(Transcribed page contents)
= Beginning of Section =

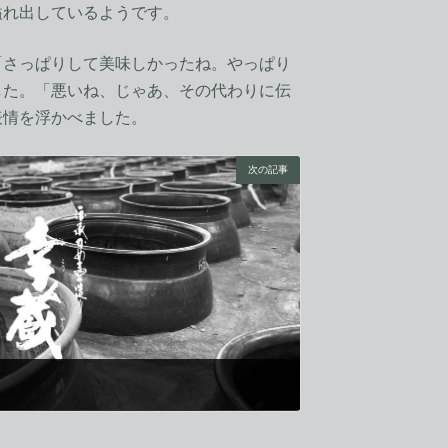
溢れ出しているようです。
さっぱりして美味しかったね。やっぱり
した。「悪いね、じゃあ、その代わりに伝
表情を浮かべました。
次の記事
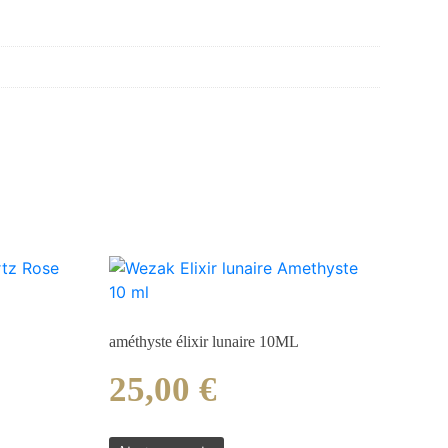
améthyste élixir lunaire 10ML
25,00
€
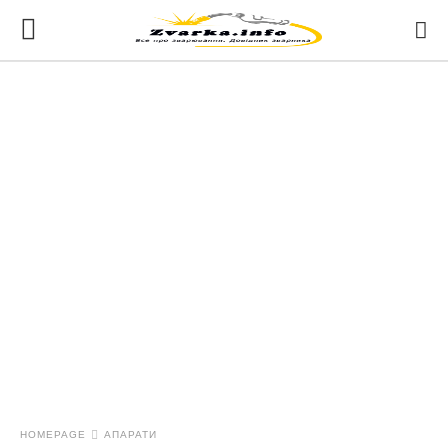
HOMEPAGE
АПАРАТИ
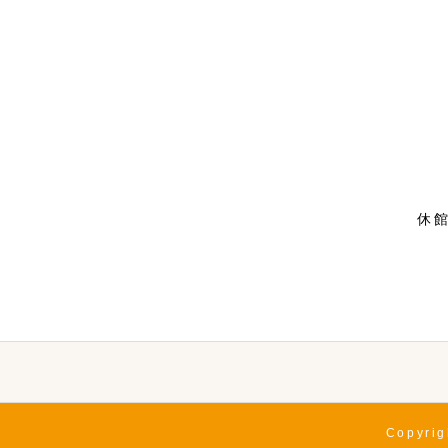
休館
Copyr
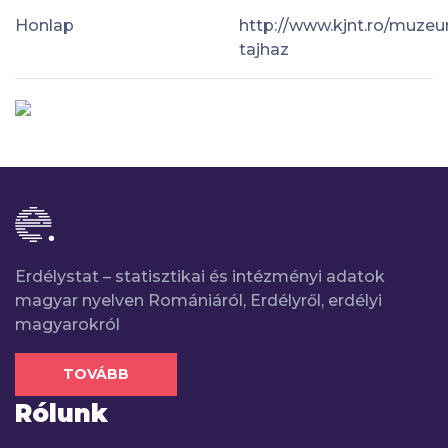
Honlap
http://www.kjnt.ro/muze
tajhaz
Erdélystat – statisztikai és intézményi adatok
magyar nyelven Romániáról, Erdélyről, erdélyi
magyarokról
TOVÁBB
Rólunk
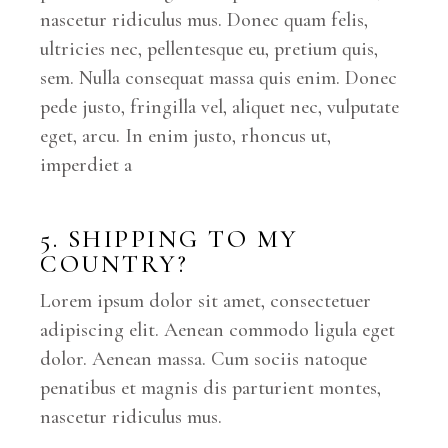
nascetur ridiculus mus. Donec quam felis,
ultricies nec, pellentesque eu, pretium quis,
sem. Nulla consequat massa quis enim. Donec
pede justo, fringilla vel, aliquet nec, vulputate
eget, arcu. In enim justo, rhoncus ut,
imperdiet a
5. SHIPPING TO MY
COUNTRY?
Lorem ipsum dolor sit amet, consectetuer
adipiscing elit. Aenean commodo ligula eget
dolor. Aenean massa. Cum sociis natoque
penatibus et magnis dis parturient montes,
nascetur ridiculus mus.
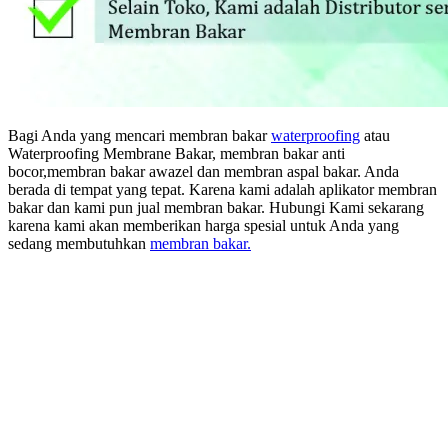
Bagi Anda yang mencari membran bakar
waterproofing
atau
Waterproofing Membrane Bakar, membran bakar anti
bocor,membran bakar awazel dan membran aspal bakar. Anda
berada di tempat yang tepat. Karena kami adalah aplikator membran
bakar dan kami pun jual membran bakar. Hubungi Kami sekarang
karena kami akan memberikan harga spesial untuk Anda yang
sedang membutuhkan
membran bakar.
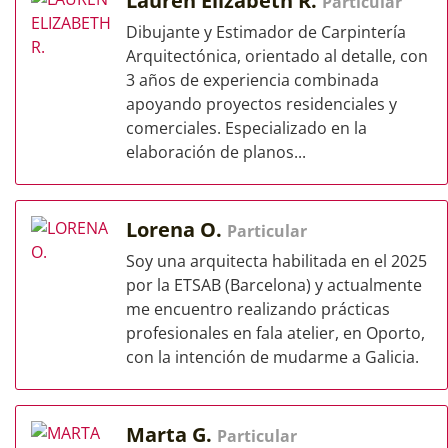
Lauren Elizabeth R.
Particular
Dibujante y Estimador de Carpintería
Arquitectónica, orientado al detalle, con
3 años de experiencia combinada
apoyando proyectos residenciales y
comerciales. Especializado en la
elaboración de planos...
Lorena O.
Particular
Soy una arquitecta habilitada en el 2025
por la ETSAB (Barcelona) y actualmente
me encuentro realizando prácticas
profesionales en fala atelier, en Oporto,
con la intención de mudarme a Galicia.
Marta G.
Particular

= End of Section =

(Prompt) Every line above that has the string "Donec" needs to be copied.

(Output of the task)
nascetur ridiculus mus. Donec quam felis,
sem. Nulla consequat massa quis enim. Donec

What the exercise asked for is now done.